Chandrashekhar Y, Prahash A J, Sen S, Gupta S, Anand I S
Division of Cardiology, Veterans Affairs Medical Center and the University of Minnesota Medical School, Minneapolis 55417, USA.
J Am Coll Cardiol. 1999 Aug;34(2):594-602. doi: 10.1016/s0735-1097(99)00222-3.
This study evaluated contractile function in cardiomyocytes isolated from hearts with global left ventricular dysfunction following ischemia-reperfusion.
Ischemia followed by reperfusion is associated with transient contractile dysfunction, termed "stunning." It is not clear whether this phenomenon is primarily due to intrinsic cardiomyocyte contractile dysfunction.
Global contractile dysfunction was induced in isolated perfused rat hearts (n = 8) using a model of transient global ischemia (20 min) followed by reperfusion (20 min). Hearts perfused uninterrupted for 40 min were used as controls (n = 8). Cardiomyocytes were isolated using enzymatic digestion and were studied under varying degrees of inotropy (using increasing extracellular calcium [Ca2+]o) and loading conditions (varying extracellular perfusate viscosity). Mechanical function was studied with video edge detection and intracellular calcium ([Ca2+]i) kinetics using fura-2 AM.
Global ischemia-reperfusion increased left ventricle (LV) end diastolic pressure (450% vs. 33%, p < 0.01) and reduced LV developed pressure (9% vs. 33%, p < 0.01), LV positive (3% vs. 26%, p < 0.01) and negative (5% vs. 33%, p < 0.01) dP/dt. However, cells isolated from these hearts did not manifest contractile dysfunction. In fact, cell shortening (p < 0.0001) and peak rate of cell shortening (p < 0.05) and increase in [Ca2+]i with each contraction (p < 0.024) were higher in these cells during stimulation with [Ca2+]o of 1 to 10 mmol/liter. The EC50 values for calcium dose response and the slope of the relation between change in [Ca2+]i and change in cell length were no different between the groups. Cell loading (with increasing superfusate viscosity from 1 cp to 300 cp) also did not reveal any abnormalities in cells from the hearts subjected to ischemia-reperfusion.
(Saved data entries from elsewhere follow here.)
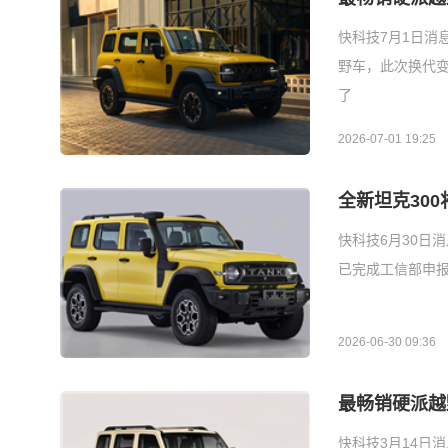
快科技7月1日消
野车，此次换代
了
2026-07-01 19:25
全新坦克300将
快科技6月30日
已完成工信部申报备
2026-06-30 09:36
最畅销硬派越
快科技3月14日消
Cardiomyocytes isolated from hearts with ischemia-reperfusion-induced LV dysfunction or "stunning" have normal contractile function and normal [Ca2+]i transients, when studied both in the unloaded and loaded state. Our data suggest that nonmyocyte factors such as abnormalities in extracellular matrix or abnormal myocyte-interstitial tissue coupling may be important for the genesis of cardiac contractile failure in the stunned heart.
本研究评估了从缺血再灌注后出现全心左心室功能障碍的心脏中分离出的心肌细胞的收缩功能。
缺血后再灌注与短暂的收缩功能障碍相关,称为“顿抑”。目前尚不清楚这种现象是否主要归因于心肌细胞内在的收缩功能障碍。
使用短暂全心缺血(20分钟)后再灌注(20分钟)的模型,在离体灌注大鼠心脏(n = 8)中诱导全心收缩功能障碍。持续灌注40分钟的心脏用作对照(n = 8)。使用酶消化法分离心肌细胞,并在不同程度的心肌收缩力(使用增加的细胞外钙[Ca2+]o)和负荷条件(改变细胞外灌注液粘度)下进行研究。使用视频边缘检测研究机械功能,并使用fura-2 AM研究细胞内钙([Ca2+]i)动力学。
全心缺血再灌注增加了左心室(LV)舒张末期压力(450%对33%,p < 0.01),降低了LV的发展压力(9%对33%,p < 0.01)、LV的正(3%对26%,p < 0.01)和负(5%对33%,p < 0.01)dP/dt。然而,从这些心脏中分离出的细胞并未表现出收缩功能障碍。事实上,在用1至10 mmol/升的[Ca2+]o刺激期间,这些细胞的细胞缩短(p < 0.0001)、细胞缩短峰值速率(p < 0.05)以及每次收缩时[Ca2+]i的增加(p < 0.024)更高。两组之间钙剂量反应的EC50值以及[Ca2+]i变化与细胞长度变化之间关系的斜率没有差异。细胞负荷(随着灌注液粘度从1 cp增加到300 cp)在缺血再灌注心脏的细胞中也未显示出任何异常。
当在无负荷和有负荷状态下进行研究时,从缺血再灌注诱导的LV功能障碍或“顿抑”心脏中分离出的心肌细胞具有正常的收缩功能和正常的[Ca2+]i瞬变。我们的数据表明,非心肌细胞因素,如细胞外基质异常或心肌细胞 - 间质组织耦合异常,可能对顿抑心脏中心脏收缩功能衰竭的发生很重要。